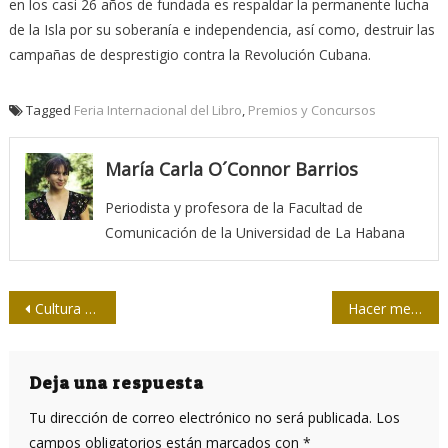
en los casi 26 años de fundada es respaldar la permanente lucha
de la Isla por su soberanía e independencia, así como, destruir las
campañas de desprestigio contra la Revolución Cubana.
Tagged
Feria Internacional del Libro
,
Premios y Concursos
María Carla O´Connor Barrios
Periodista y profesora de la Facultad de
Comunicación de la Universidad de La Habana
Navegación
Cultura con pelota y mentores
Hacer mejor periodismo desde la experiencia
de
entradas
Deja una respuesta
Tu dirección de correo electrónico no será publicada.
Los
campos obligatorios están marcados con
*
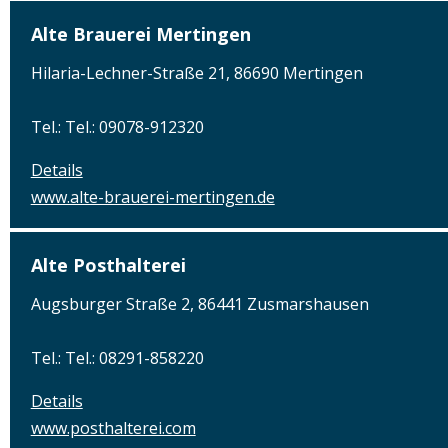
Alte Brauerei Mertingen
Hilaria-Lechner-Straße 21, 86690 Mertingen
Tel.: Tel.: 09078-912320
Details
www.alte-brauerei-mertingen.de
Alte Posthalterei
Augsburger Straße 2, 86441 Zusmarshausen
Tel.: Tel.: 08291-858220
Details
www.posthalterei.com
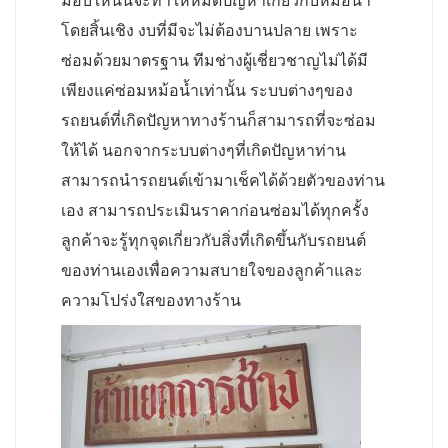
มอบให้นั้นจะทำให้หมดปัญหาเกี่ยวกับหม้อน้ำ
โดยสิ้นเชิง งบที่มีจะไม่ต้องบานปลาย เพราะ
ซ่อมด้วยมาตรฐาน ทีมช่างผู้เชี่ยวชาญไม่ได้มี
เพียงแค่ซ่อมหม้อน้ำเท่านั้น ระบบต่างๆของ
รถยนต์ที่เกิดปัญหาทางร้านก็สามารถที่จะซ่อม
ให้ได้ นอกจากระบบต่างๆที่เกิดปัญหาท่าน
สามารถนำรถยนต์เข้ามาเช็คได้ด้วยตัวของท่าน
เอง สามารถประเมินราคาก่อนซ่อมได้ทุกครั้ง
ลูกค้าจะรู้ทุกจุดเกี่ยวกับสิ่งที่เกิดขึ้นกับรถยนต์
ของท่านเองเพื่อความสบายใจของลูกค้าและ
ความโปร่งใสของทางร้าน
================================
What is being asked: Output, exactly, all the records above; include no pictures.

Problem solution:
en los casi 26 años de fundada es respaldar la permanente lucha
de la Isla por su soberanía e independencia, así como, destruir las
campañas de desprestigio contra la Revolución Cubana.
Tagged
Feria Internacional del Libro
,
Premios y Concursos
María Carla O´Connor Barrios
Periodista y profesora de la Facultad de
Comunicación de la Universidad de La Habana
Navegación
Cultura con pelota y mentores
Hacer mejor periodismo desde la experiencia
de
entradas
Deja una respuesta
Tu dirección de correo electrónico no será publicada.
Los
campos obligatorios están marcados con
*
Alte Brauerei Mertingen
Hilaria-Lechner-Straße 21, 86690 Mertingen
Tel.: Tel.: 09078-912320
Details
www.alte-brauerei-mertingen.de
Alte Posthalterei
Augsburger Straße 2, 86441 Zusmarshausen
Tel.: Tel.: 08291-858220
Details
www.posthalterei.com
มอบให้นั้นจะทำให้หมดปัญหาเกี่ยวกับหม้อน้ำ
โดยสิ้นเชิง งบที่มีจะไม่ต้องบานปลาย เพราะ
ซ่อมด้วยมาตรฐาน ทีมช่างผู้เชี่ยวชาญไม่ได้มี
เพียงแค่ซ่อมหม้อน้ำเท่านั้น ระบบต่างๆของ
รถยนต์ที่เกิดปัญหาทางร้านก็สามารถที่จะซ่อม
ให้ได้ นอกจากระบบต่างๆที่เกิดปัญหาท่าน
สามารถนำรถยนต์เข้ามาเช็คได้ด้วยตัวของท่าน
เอง สามารถประเมินราคาก่อนซ่อมได้ทุกครั้ง
ลูกค้าจะรู้ทุกจุดเกี่ยวกับสิ่งที่เกิดขึ้นกับรถยนต์
ของท่านเองเพื่อความสบายใจของลูกค้าและ
ความโปร่งใสของทางร้าน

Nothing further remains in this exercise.